Wherever "даже" occurs in the entries, copy the line that holds it.

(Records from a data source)

○ ○ ○ ○ ○

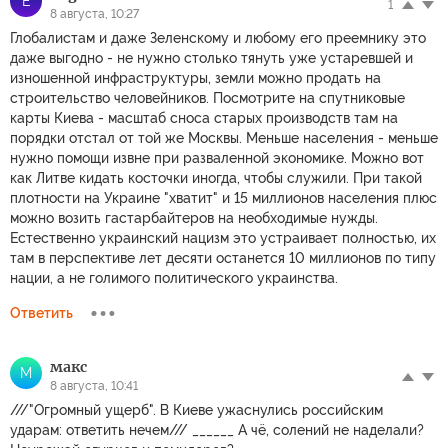
E
1
8 августа, 10:27
Глобалистам и даже Зеленскому и любому его преемнику это
даже выгодно - не нужно столько тянуть уже устаревшей и
изношенной инфраструктуры, земли можно продать на
строительство человейников. Посмотрите на спутниковые
карты Киева - масштаб сноса старых производств там на
порядки отстал от той же Москвы. Меньше населения - меньше
нужно помощи извне при разваленной экономике. Можно вот
как Литве кидать косточки иногда, чтобы служили. При такой
плотности на Украине "хватит" и 15 миллионов населения плюс
можно возить гастарбайтеров на необходимые нужды.
Естественно украинский нацизм это устраивает полностью, их
там в перспективе лет десяти останется 10 миллионов по типу
нации, а не голимого политического украинства.
Ответить
макс
М
8 августа, 10:41
///"Огромный ущерб". В Киеве ужаснулись российским
ударам: ответить нечем/// ______ А чё, солений не наделали?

○ ○ ○ ○ ○

■ **Answer to the exercise**:
Глобалистам и даже Зеленскому и любому его преемнику это
даже выгодно - не нужно столько тянуть уже устаревшей и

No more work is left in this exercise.